An overview of the safedata package

The safedata R package is designed to discover and work with data using the formatting and indexing API designed for the Stability of Altered Forest Ecosystems (SAFE) Project. The SAFE Project is one the largest ecological experiments in the world, investigating the effects of human activities on biodiversity and ecosystem function in the Malaysian rainforest.

Research conducted at the SAFE Project encompasses expertise from many disciplines and institutions, each running interlinked projects that help to develop our understanding of ecology within changing environments. Data from the many activities conducted through the SAFE Project are curated and published to a community repository hosted at Zenodo.The safedata package enables researchers to quickly and easily interface with these datasets.

The SAFE Project dataset workflow

All researchers working at the SAFE Project are required to submit their project data to the SAFE Zenodo repository. There are the following 3 stages to the publication process, with further details provided below.

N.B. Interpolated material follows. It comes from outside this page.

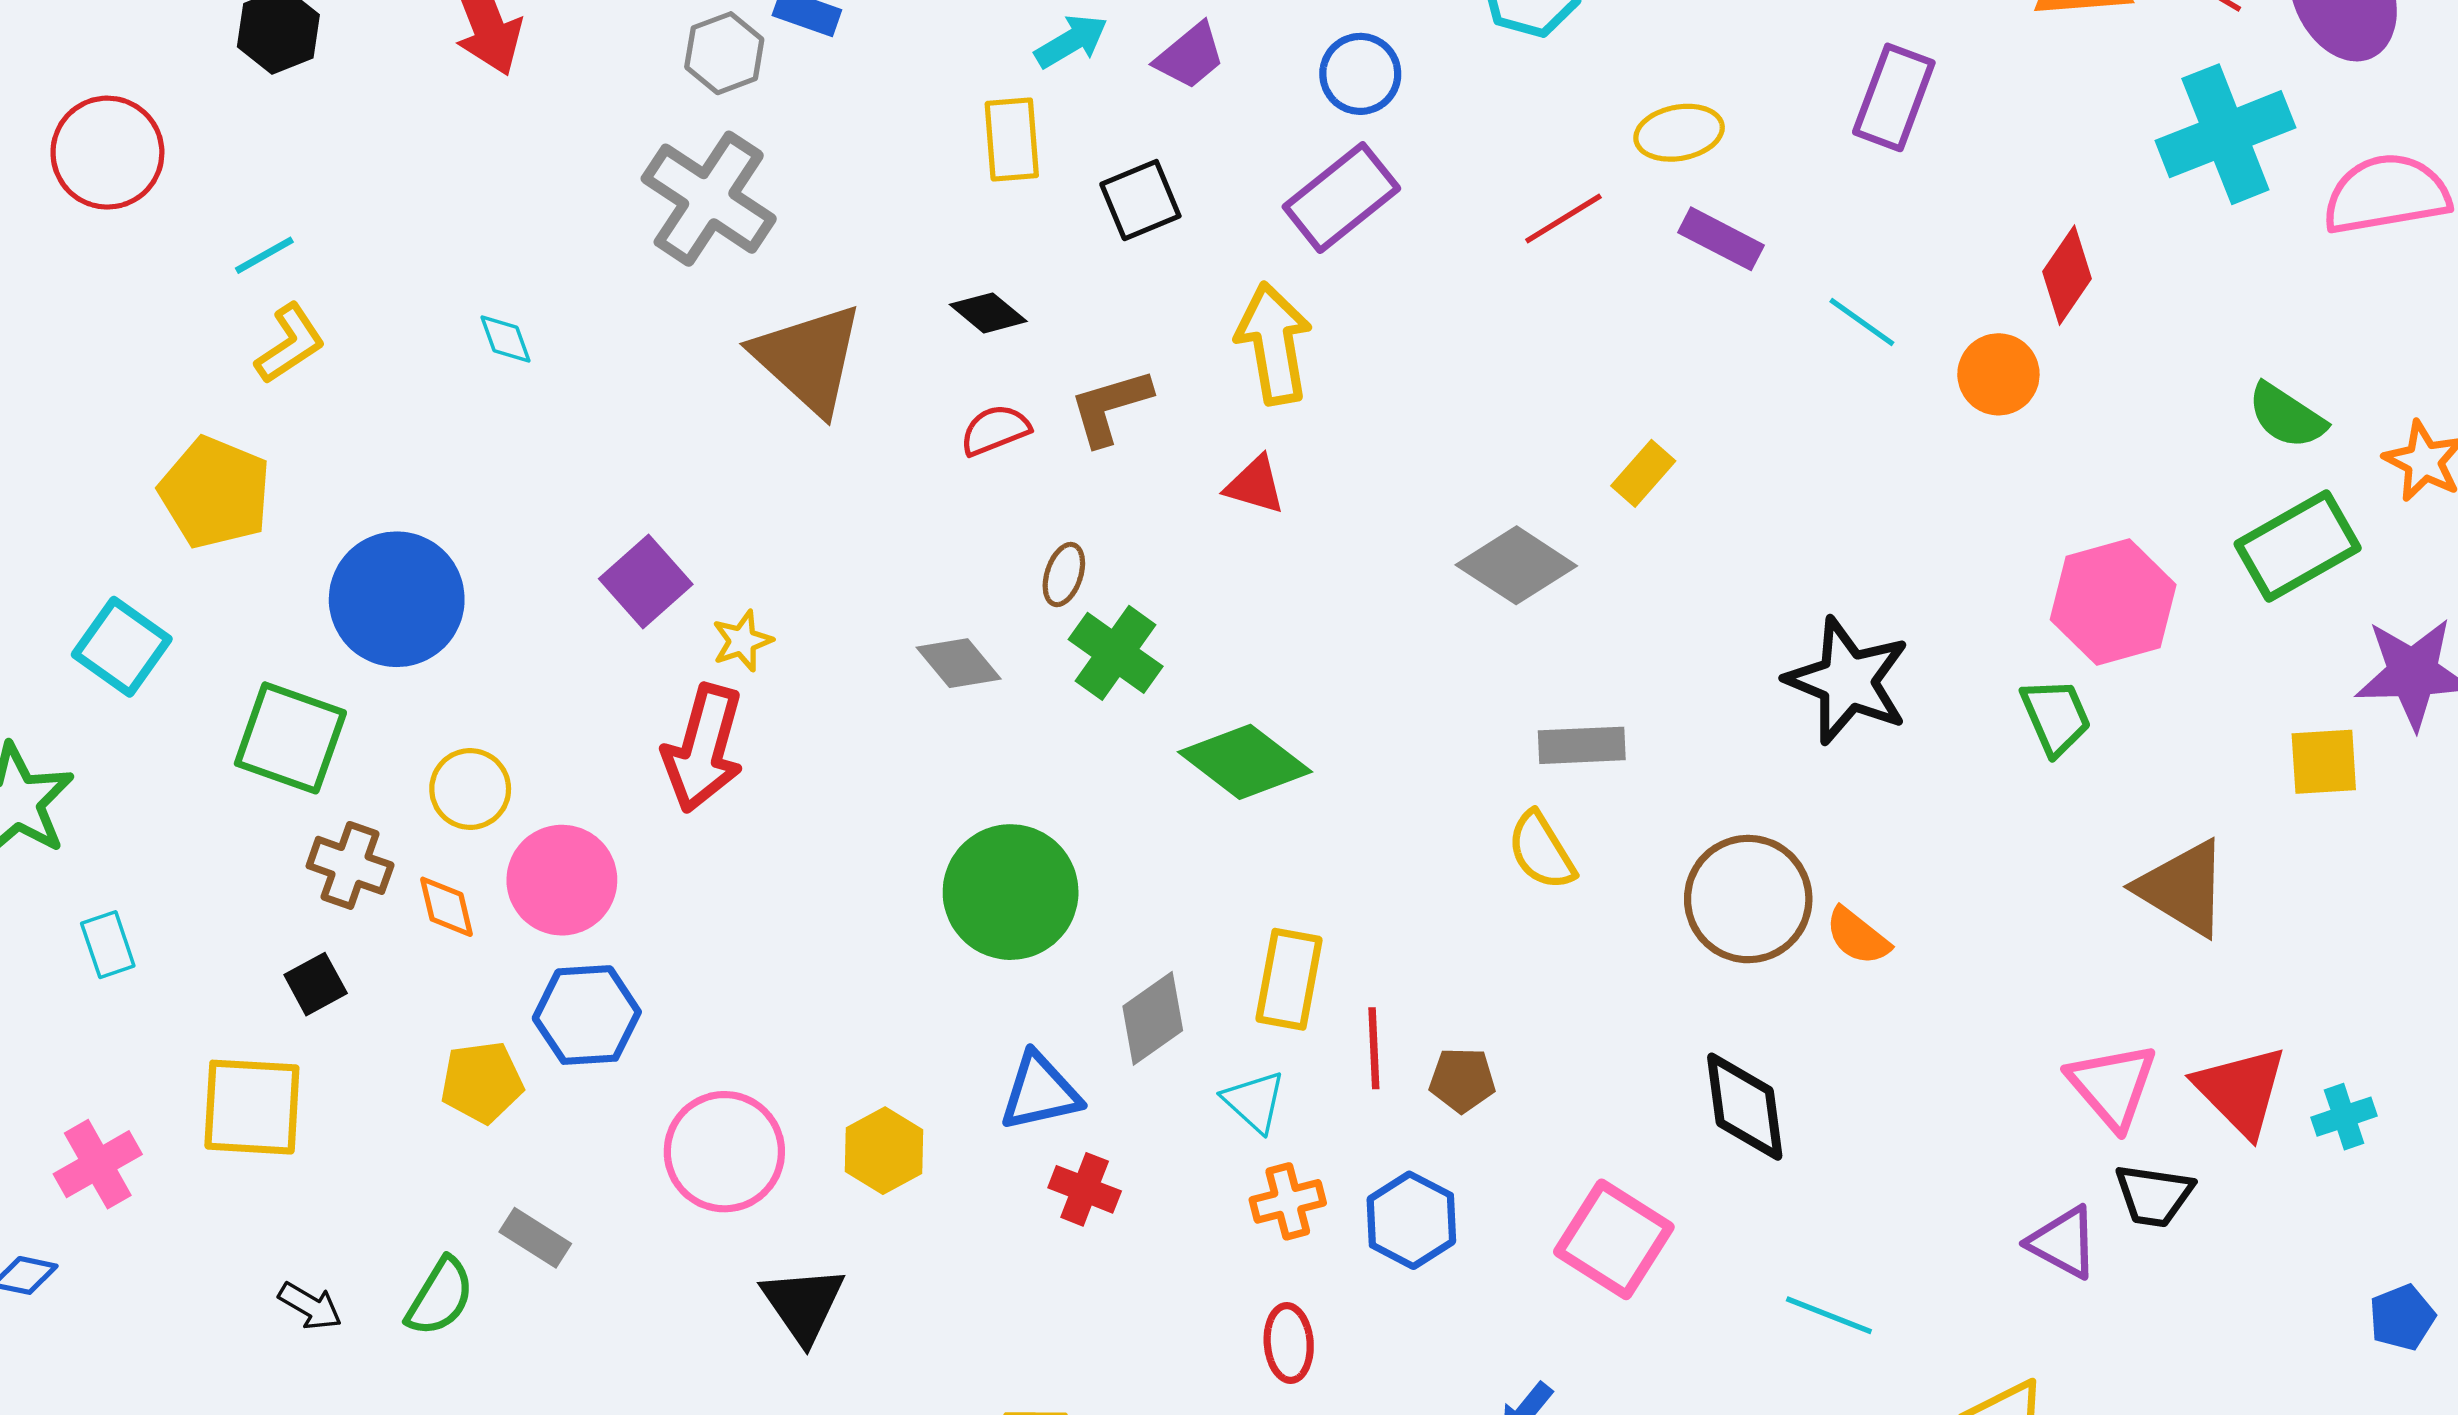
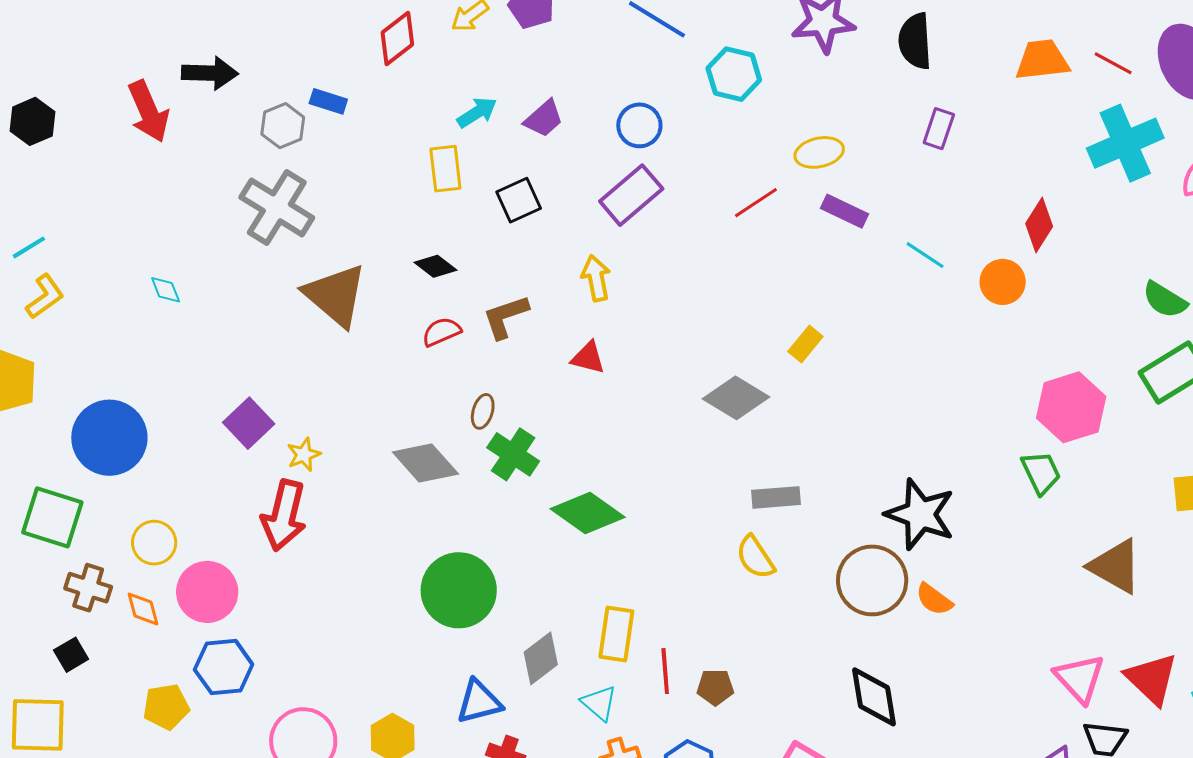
purple rectangle: (1894, 97) -> (939, 129), size x0.7
yellow arrow: (1274, 343) -> (596, 278), size x0.7
gray diamond: (959, 663) -> (425, 463), size x1.4
black star: (1848, 681) -> (920, 514), moved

The data needs to be formatted to meet a community standard and to include core metadata required by the project.
The data is validated to ensure that the formatting and metadata comply with the required standard.
Data that passes validation is published to the Zenodo data repository.
Metadata is indexed at the SAFE Project website and is accessible through a search API.

Data format

Datasets are submitted as Microsoft Excel spreadsheets, containing the following worksheets:

Summary: simple metadata (authors, access rights) about the dataset
Taxa: a description of the Taxa reported in the dataset
Locations: a description of all sampling locations in the dataset
Data worksheets: the actual data tables, described in the Summary sheet

The formatting details for each worksheet are described here: https://safedata-validator.readthedocs.io/en/latest/data_format/overview.html

Once a dataset has been formatted, researchers can submit the dataset to the SAFE Project website for validation and publication.

Dataset validation

Submitted datasets are validated using the Python program (safedata_validator)[https://github.com/ImperialCollegeLondon/safedata_validator]. This checks that the dataset format is correct and that all the required metadata is provided and consistent. When a dataset fails validation, a report is returned to the submitter to help revise the dataset, otherwise validated datasets are published to Zenodo.

Data publication

Zenodo is a scientific data repository backed by the CERN. Zenodo provides data communities that allow all of the SAFE Project datasets to be collated into a single collection ((https://zenodo.org/communities/safe/). The publication process uses the metadata provided in the submitted file to automatically create a detailed description of the dataset. Zenodo also issues DOIs for published datasets and provides versioning and access control :

Data versioning

Zenodo uses a DOI versioning system that allows sets of dataset records to be grouped. When a dataset is published on Zenodo for the first time, two DOIs are registered:

the record DOI, representing the specific version of the dataset, and
the concept DOI, representing all versions of the record.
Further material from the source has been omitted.